Greenpeace says that today’s announcement of a fast-track advisory group with no discernible environmental expertise adds insult to injury and shows just how little regard the Luxon Government has for the environment.
The coalition Government claims its ‘expert advisory group’ will provide independent recommendations to Ministers on projects to be included in the Fast Track Approvals Bill.
Greenpeace spokesperson Juressa Lee (Te Rarawa, Ngāpuhi, Rarotonga) says: “It really rubs salt into the wound to see the Luxon Government’s new fast-track advisory panel stacked with executives from extractive industries and nobody with any discernible expertise in environmental protection – or any process that genuinely allows Tāngata Whenua contribution and participation.”

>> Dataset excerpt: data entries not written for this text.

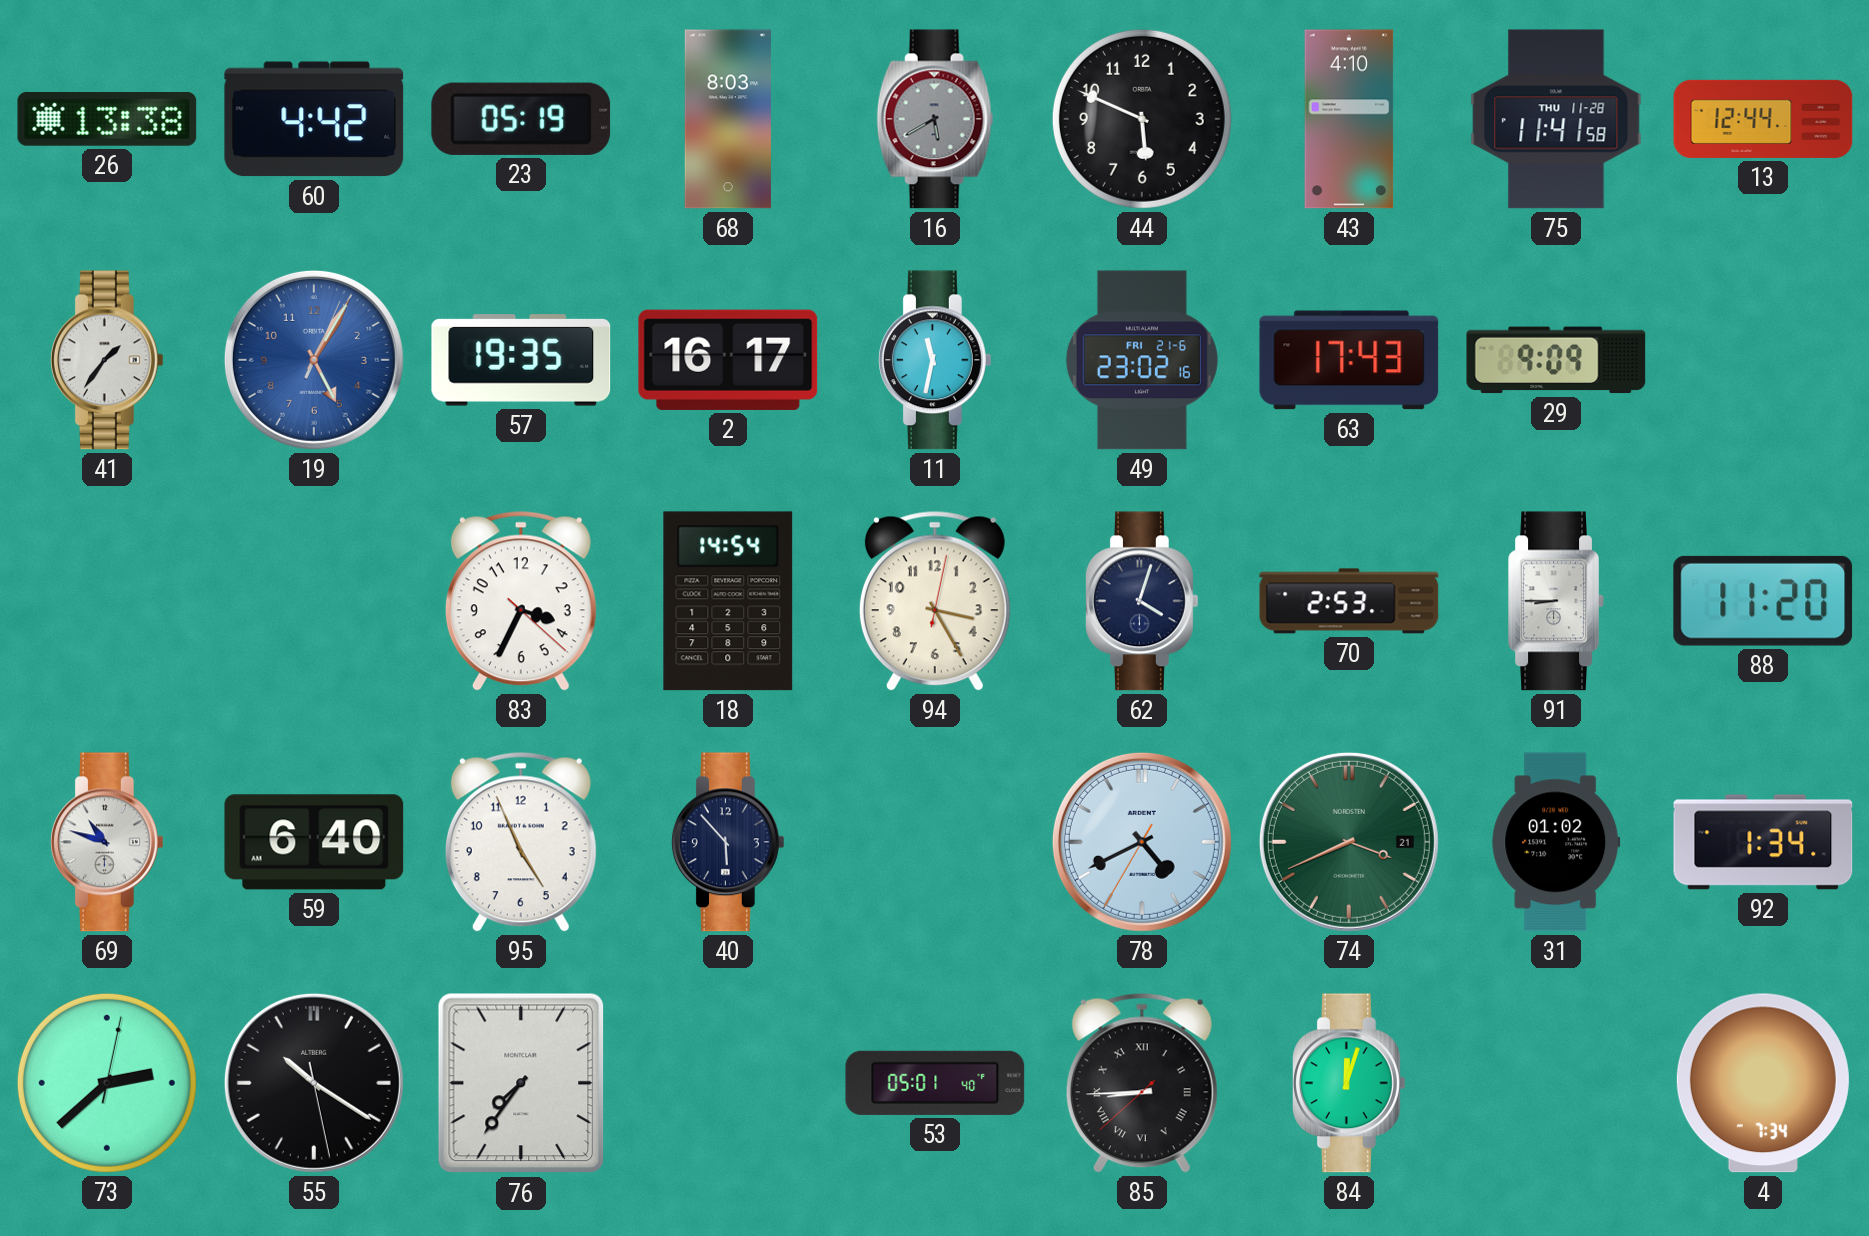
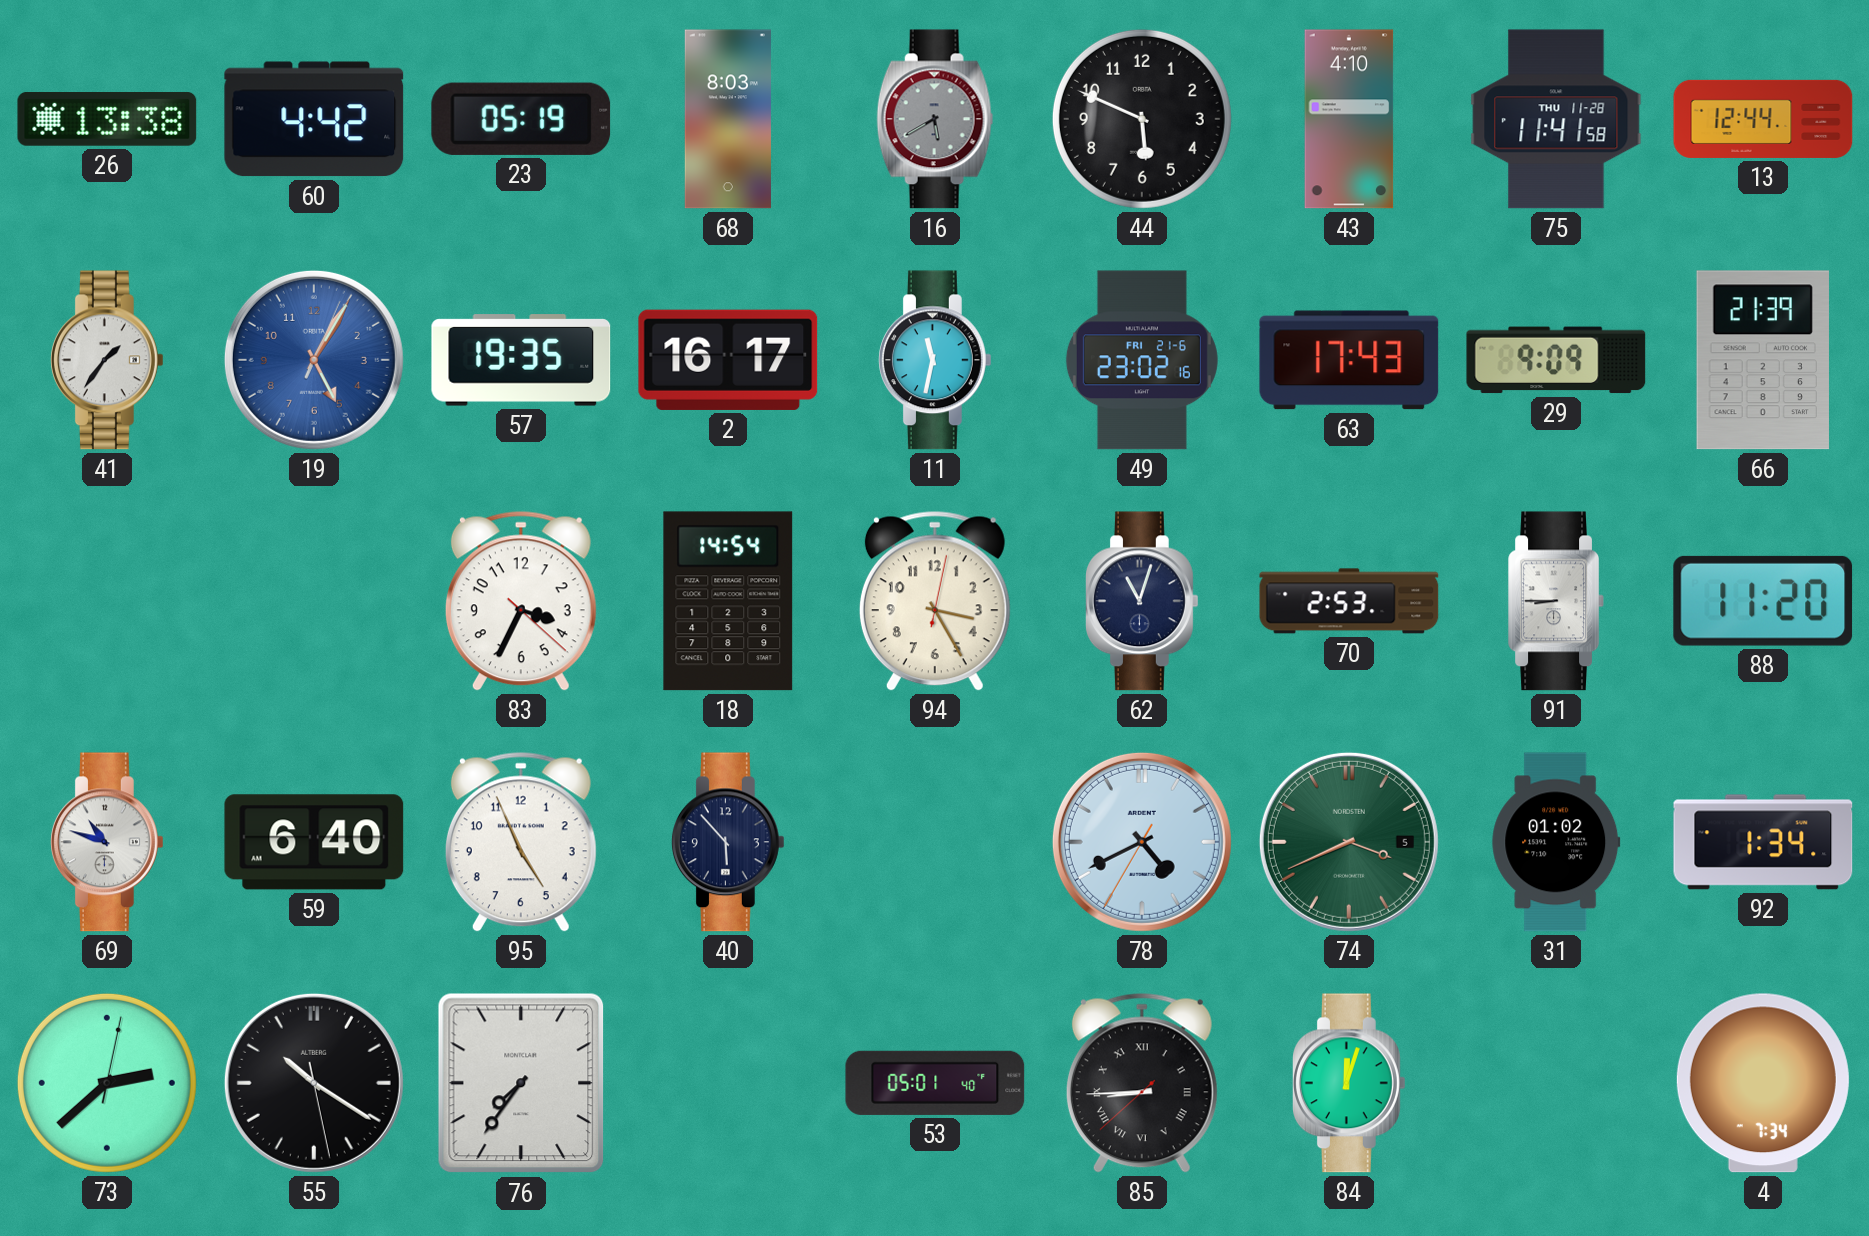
66: none -> 21:39
62: 4:03 -> 11:03
74 date: 21 -> 5
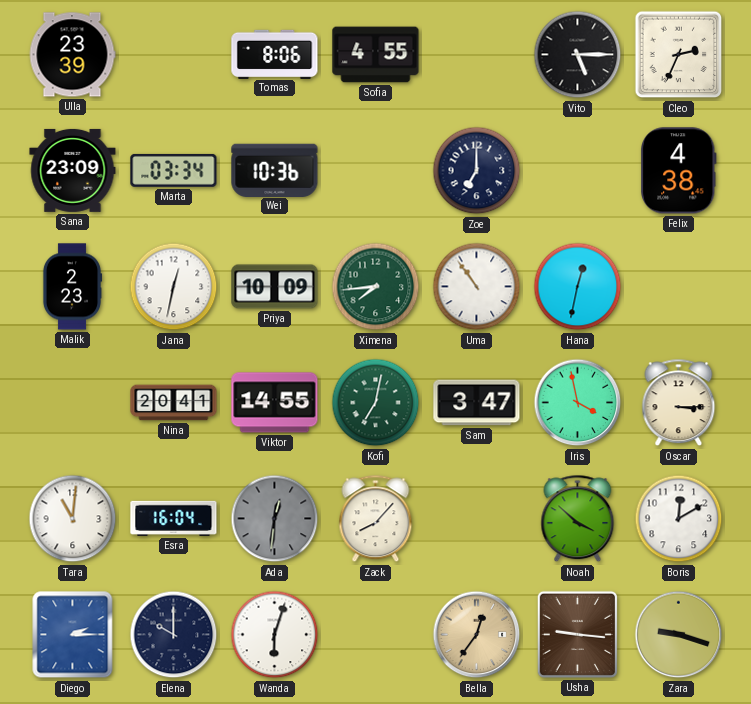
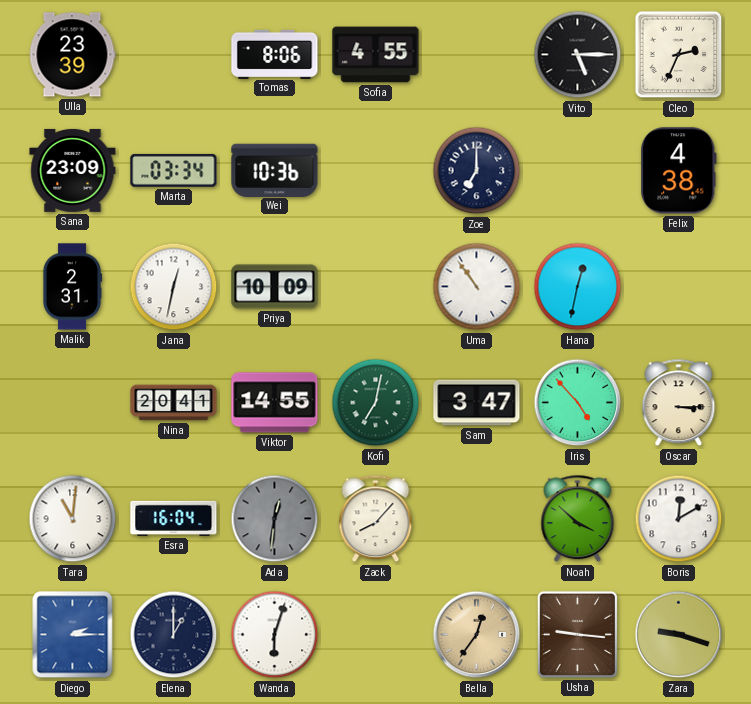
Malik: 2:23 -> 2:31
Ximena: 7:44 -> none
Iris: 3:58 -> 4:53
Elena: 10:00 -> 1:00
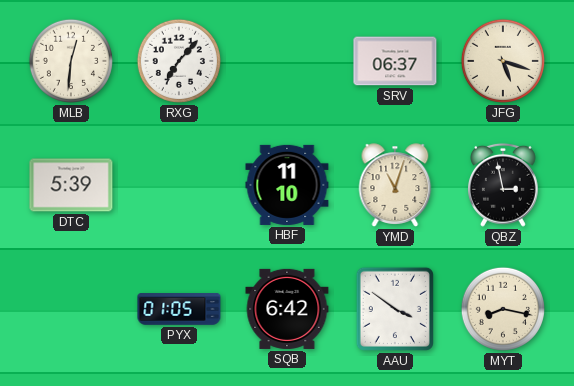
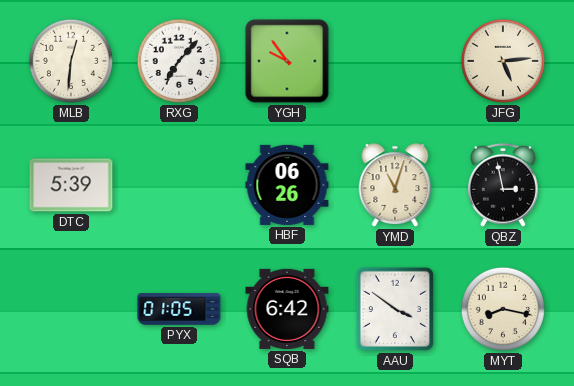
YGH: none -> 9:54
SRV: 06:37 -> none
JFG: 5:18 -> 5:14
HBF: 11:10 -> 06:26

“For a process that could fast-track projects with significant environmental impacts, such as seabed mining, large-scale irrigation schemes and dairy expansion, new coal mines on conservation land, and who knows what else, there must be some credible environmental expertise on the advisory panel,” says Lee.
“This shows how little regard the Luxon Government has for the environment at a time when the world is suffering an extinction crisis.”
“It’s also a clear case of regulatory capture by industry. An advisory panel made entirely of industry representatives means that the whole process appears to be riddled with conflict of interest and wide open to allegations of corruption,” says Lee.
Greenpeace has been a vocal critic of the fast-track approvals bill since its introduction and has mobilised supporters to make submissions against it.
Lee says almost 5,000 Greenpeace supporters have taken the time to make a submission opposing the fast-track bill, and the number is climbing every hour.
“Thousands of people making submissions opposing the fast track shows how much opposition there is, and this is just the start of the resistance this Government will face if this bill proceeds.
“Just like the oil industry faced a decade of relentless resistance from iwi, environmental groups and people all over Aotearoa, so too will anyone who would try and dig up conservation land, wreck rivers or mine the seabed.”